“He’s a bachelor, I believe. By the way, we aren’t going down hill. We are on level ground.”
Mrs. Aydelot leaned out beyond the wagon bows to take in the trail behind them.
“Why, we are right in a big saucer. All the land slopes to the center down there before us. Can’t you see it?”
“No, I’ve seen it too often. It is just a trick of the plains—one of the many tricks for the eye out here. Look at the sunflowers, Virgie. Don’t you love them?”
Virginia Aydelot nestled close to her husband’s side and put one hand on his. It was a little hand, white and soft, the hand of a lady born of generations of gentility. The hand it rested on was big and hard and brown and very strong looking.
“I’ve always loved them since the day you sent me the little one in a letter,” she said in a low voice, as if some one might overhear. “I thought you had forgotten me and the old war days. I wasn’t very happy then.” There was a quiver of the lip that hinted at the memory of intense sorrow. “I had gone up to the spring in that cool little glen in the mountain behind our home, you know, when a neighbor’s servant boy, Bo Peep, Boanerges Peeperville, he named himself, came grinning round a big rock ledge with 19 your letter. Just a crushed little sunflower and a sticky old card, the deuce of hearts. I knew it was from you, and I loved the sunflower for telling me so. Were you near here then? This land looks so peaceful and beautiful to me, and homelike somehow, as if we should find some neighbors just over the hill that you say isn’t there.”
“Neither the hill nor the neighbors, yet, although settlers will be coming soon. We won’t be lonesome very long, I’m sure.”
Asher shifted the reins to his other hand and held the little white fingers close.

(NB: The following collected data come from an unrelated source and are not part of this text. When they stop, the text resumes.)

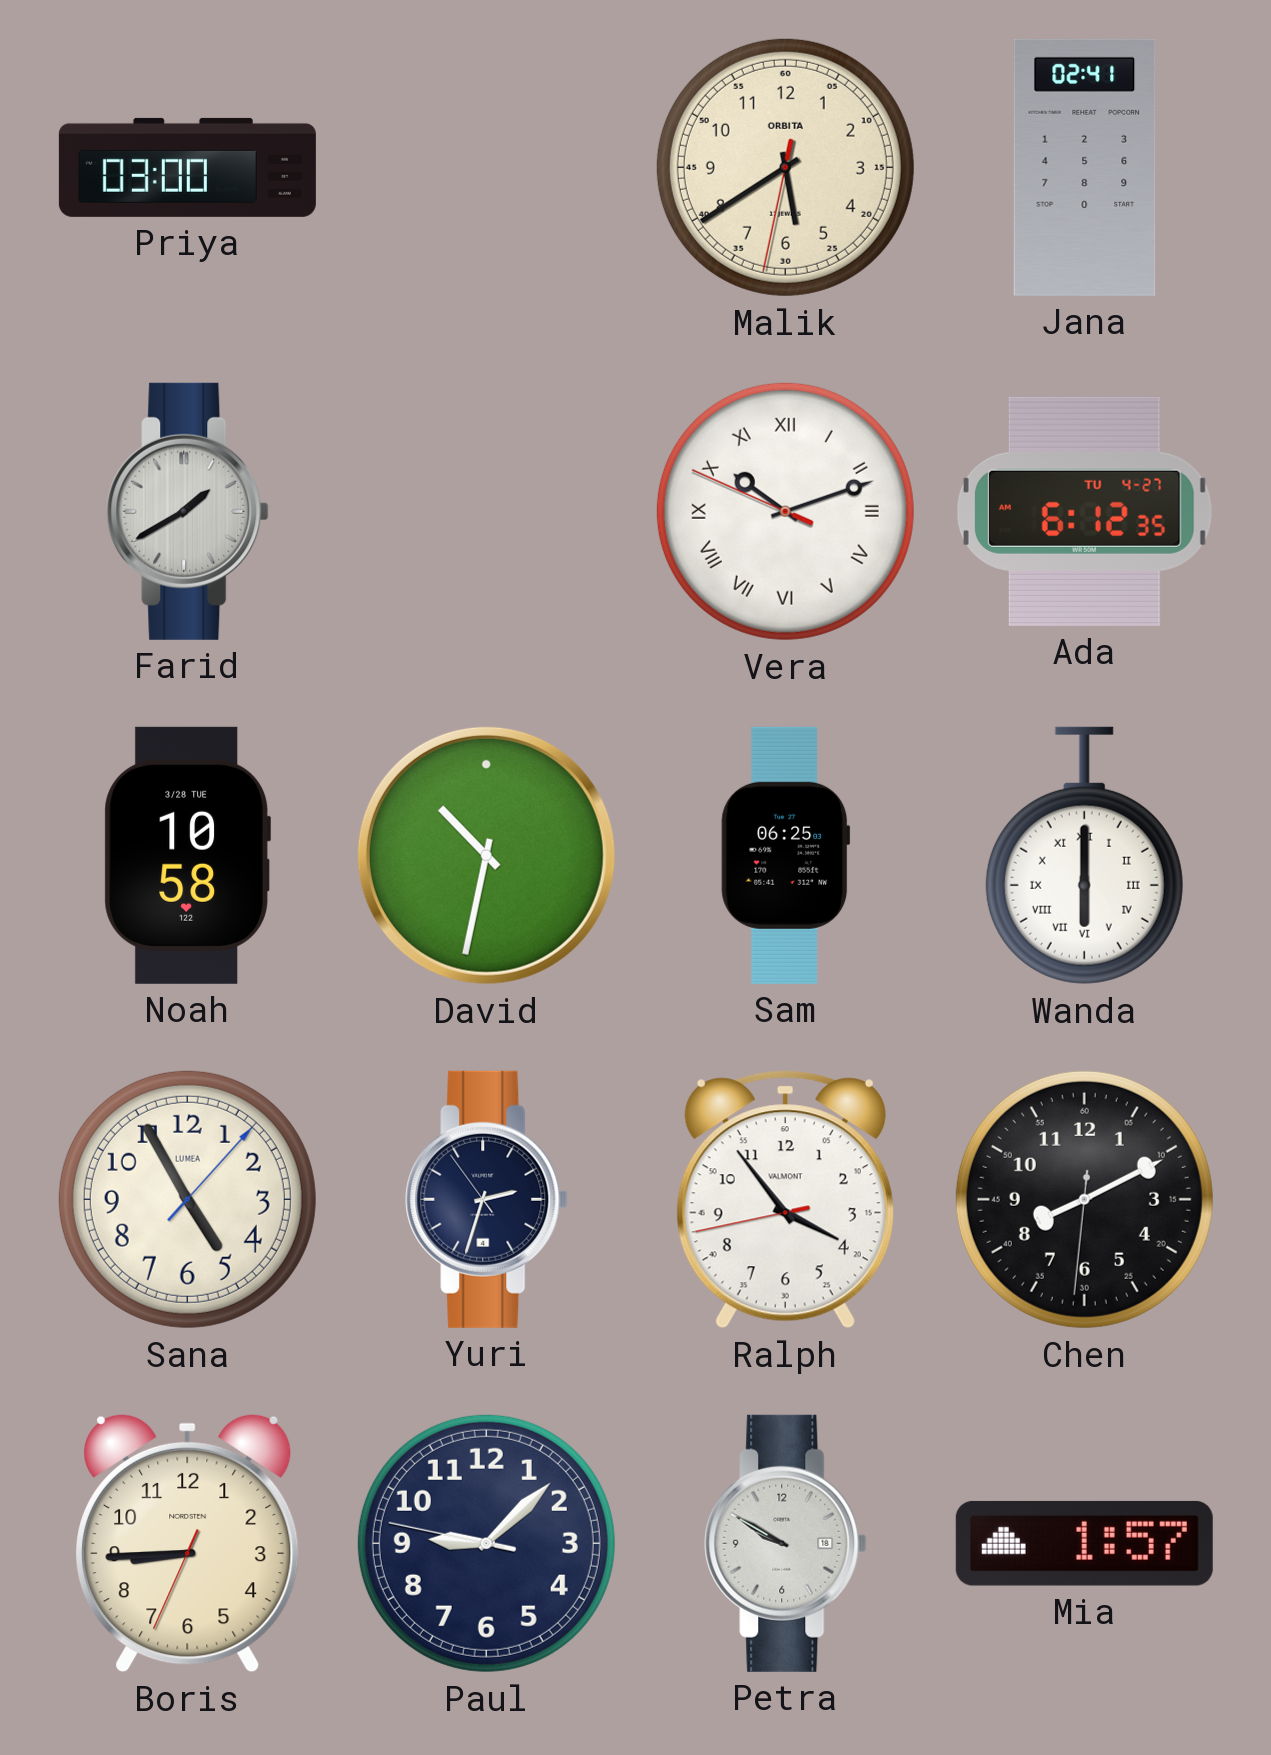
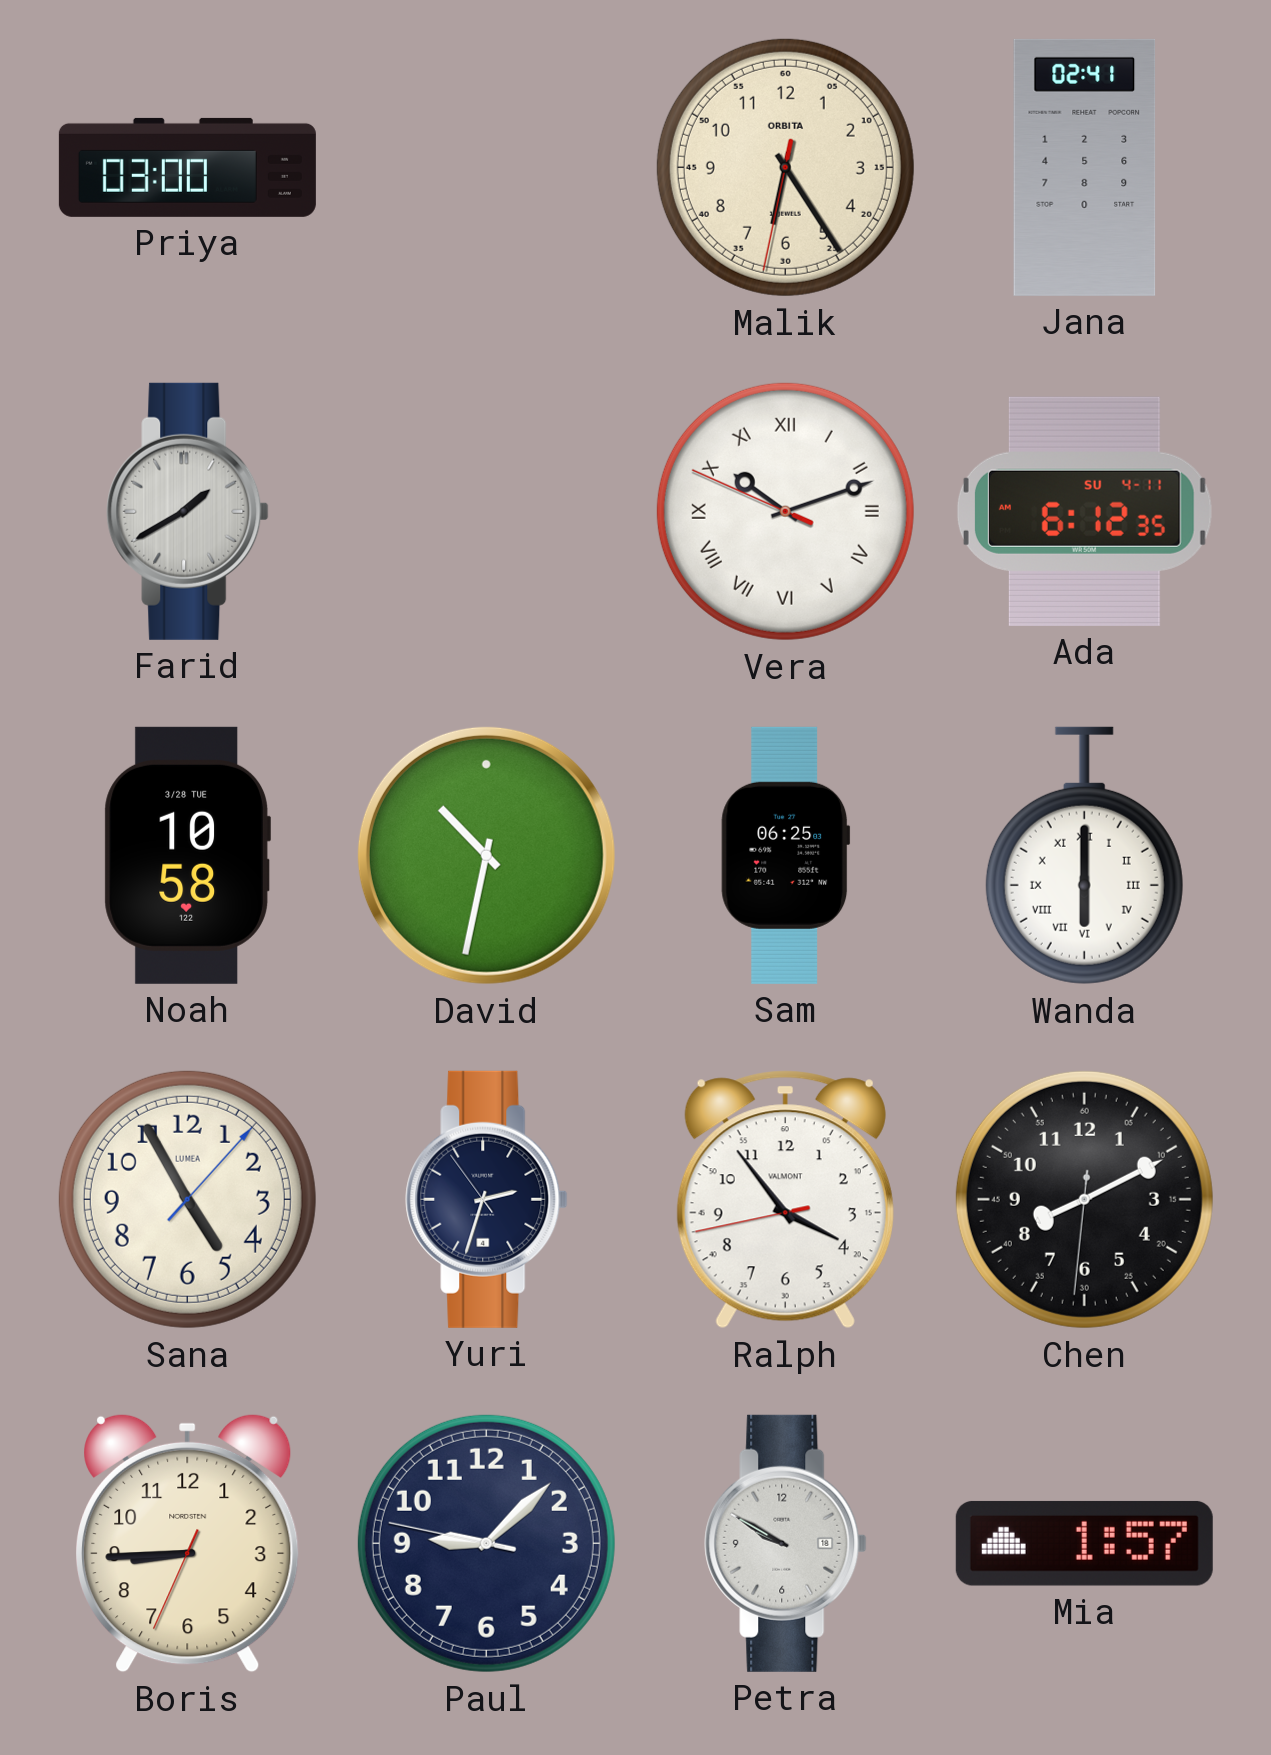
Malik: 5:39 -> 6:24
Ada date: TU 4-27 -> SU 4-11
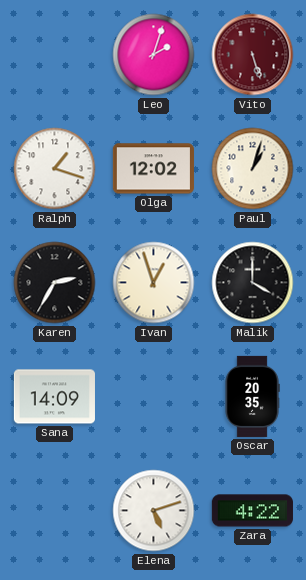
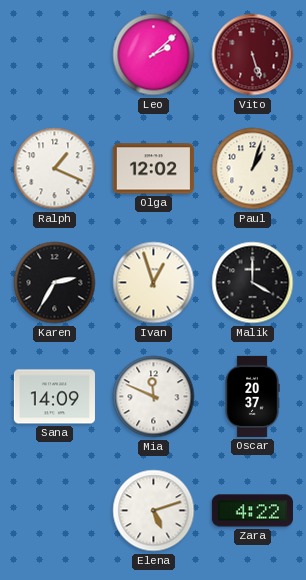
Leo: 2:03 -> 2:08
Ralph: 1:18 -> 1:19
Mia: none -> 11:49
Oscar: 20:35 -> 20:37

“It wasn’t anywhere near here. It was away off in the southwest corner of—nowhere. I was going to say a shorter word, for that’s where we were. I took that card out of an old deck from the man nearest me. The Comanches had fixed him, so he didn’t need it in his game any more. There were only two of us left, a big half-breed Cheyenne scout and myself. I picked the sunflower from the only stalk within a hundred miles of there. I guess it grew so far from everything just for me that day. Weak as I was, I’ll never forget how hopefully it seemed to look at me. The envelope was one mother had sent me, you remember. I told the Cheyenne how to start it to you from the fort. He left me there, wounded and alone—’twas all he could do—while he went for help about a thousand miles away it must have seemed, even to an Indian. I thought it was my last message to you, dearie, for I never expected to be found alive; but I was, and when you wrote back, sending your letter to ’The Sign of the Sunflower,’ Oh, little girl, the old trail blossom was glorified for me forever.” 20
He broke off so suddenly that his wife looked up inquiringly.